不是新设计。
就是漆皮大铠的设计换成了铁。
场内群臣的沉默像一层看不见的雾,从四面八方笼罩过来。
李斯已经撇着嘴偏过头,那表情分明在说“我就知道他又是这一套”。
嫪毐站在赵姬身侧,正在努力做心理建设——韩沥是个事儿精,冬天过了就赶紧走……冬天过了就赶紧走……冬天过了就赶紧走……
几个楚系的大臣面面相觑。
而上面的女性权贵们,都有一种不知道该笑还是该气的滑稽感。
嬴政没有管这些反应,把注意力拉回试剑本身。
他走到台前,指着台下下令:“把那个劈成两半的木人给朕抬上来!”
被幽兰剑劈成两半的铁甲木人被郎卫哼哧哼哧地抬上了展示台。
切口整齐如刀切豆腐,从铁甲到木人,一剖为二,连一丝毛边都没有。
嬴政先看了木人的切口——冷白的木头茬口光洁如镜。再看铁甲——铁片被从中齐齐切开,切断的口子在冬日的阳光下泛着冷白色的金属光泽,用手摸上去微微发涩。
他把切开的铁甲传给群臣传阅,然后陡然想要将自己的佩剑剑鞘向后抻,他想要拔出自己的佩剑试甲。

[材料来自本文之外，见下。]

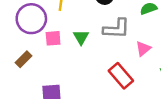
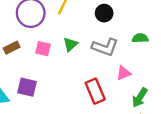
pink square: (53, 38) -> (43, 49), moved

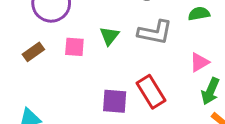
pink triangle: (123, 73) -> (199, 62), moved
purple square: (27, 87) -> (115, 101), moved

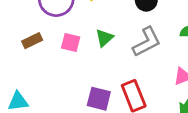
gray L-shape: (155, 32) -> (147, 42), turned -48

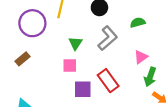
pink square: (71, 42) -> (70, 66), moved

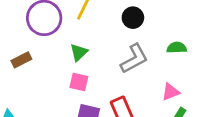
green triangle: (75, 43) -> (79, 52), moved

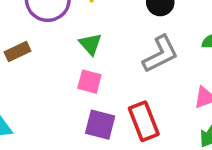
green triangle: (79, 52) -> (90, 44), turned -30

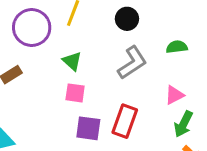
red rectangle: (144, 121) -> (125, 121), turned 48

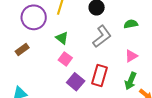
pink square: (75, 93) -> (65, 59), turned 32
green arrow: (183, 124) -> (131, 81), moved
purple square: (88, 128) -> (76, 82), turned 36

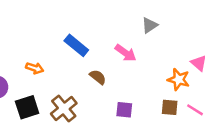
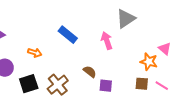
gray triangle: (150, 25) -> (126, 19), size x1.5
pink arrow: (126, 53) -> (107, 41), turned -144
brown semicircle: (98, 77) -> (90, 72), moved

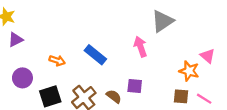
blue rectangle: (68, 35) -> (95, 55), moved
brown semicircle: (90, 72) -> (114, 96), moved
purple square: (106, 86) -> (135, 86), moved

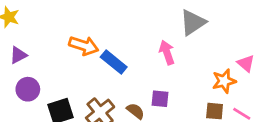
purple triangle: (16, 40) -> (18, 55), moved
orange arrow: (57, 61) -> (84, 46), moved, size x1.5
orange star: (189, 71) -> (224, 81), turned -30

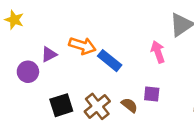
purple triangle: (18, 55) -> (49, 54), moved
purple circle: (28, 89) -> (28, 72), moved

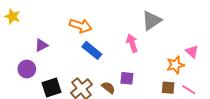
orange arrow: (82, 46) -> (80, 26), moved
purple circle: (28, 72) -> (27, 69), moved

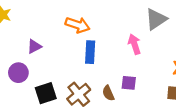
blue rectangle: (92, 50) -> (90, 52), turned 54
brown semicircle: (108, 88) -> (108, 93), turned -152

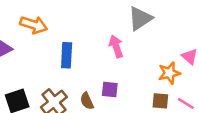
orange arrow: (78, 25) -> (34, 25), moved

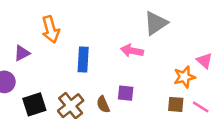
orange arrow: (34, 25) -> (51, 29), turned 56
pink arrow: (116, 46) -> (132, 51), turned -60

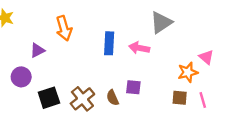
blue rectangle: (83, 59) -> (109, 43), moved
pink line: (201, 107) -> (203, 100), turned 42

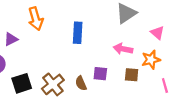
pink arrow: (139, 48) -> (123, 49), moved
pink triangle: (206, 57) -> (157, 33), moved
brown square: (180, 98) -> (132, 75), moved

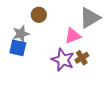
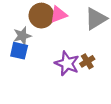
brown circle: (39, 15) -> (41, 16), size x1.5
pink triangle: (73, 36) -> (58, 14), moved

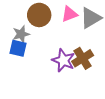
pink triangle: (58, 14) -> (69, 14), moved
brown cross: (87, 61) -> (83, 58), size x1.5

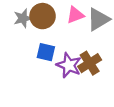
gray star: (21, 34) -> (23, 18), moved
blue square: (18, 48) -> (46, 52), moved

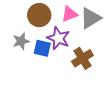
gray star: (23, 18) -> (21, 41), moved
purple star: (69, 65) -> (58, 38), moved

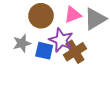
brown cross: (82, 58) -> (75, 52), moved

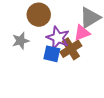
pink triangle: (73, 15) -> (82, 33), moved
blue square: (44, 51) -> (52, 54), moved

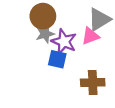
gray star: (21, 41) -> (45, 34), moved
brown cross: (71, 49) -> (93, 83), moved, turned 30

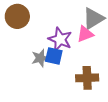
brown circle: (43, 16) -> (17, 16), moved
gray star: (45, 34) -> (40, 58), moved

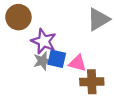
pink triangle: (85, 34) -> (78, 63), moved, turned 36
purple star: (60, 39) -> (44, 41), moved

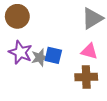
purple star: (44, 41) -> (20, 52), moved
pink triangle: (78, 63) -> (89, 51), moved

“王上。”吕不韦突然平稳地出言制止,“君王之兵太过锋锐,估计只会瞬间将甲胄如薄纸般切开,失了试甲的最佳效果。”
但实际上,他是生怕秦王当下的佩剑要是劈砍效果不够好,那这就是整个秦国最大的笑话了——秦王剑劈不开幻梦甲……对谁都不是好事。
嬴政的手停在剑鞘上,停了不到一息。
随即他的手垂了下来,朝旁边勾了勾。一个执戟郎卫走上前来,嬴政直接从他腰间抽出那柄秦制式青铜剑,走向穿着筒袖铁铠的木人。
他先是挥剑砍了一记。
“锵——”尖锐的金铁交鸣在校场上空炸开。
青铜剑砍在铁甲表面,弹起一串火星。
铁甲上多了一道浅浅的白道,修一修就好。青铜剑的剑身却已经微微弯了。
嬴政深吸了一口气。
青铜剑本就不是用来劈砍的武器,他知道。
他调整握法,双手持剑,将剑尖对准铁甲上刚才那道白道的位置,运劲一捅。
韩沥眼疾手快,一个箭步上前按住了木人的一侧,双脚在夯土地上碾了半寸,提供足够的阻力——不然木人会被捅得往后退,剑尖就更难吃上力了。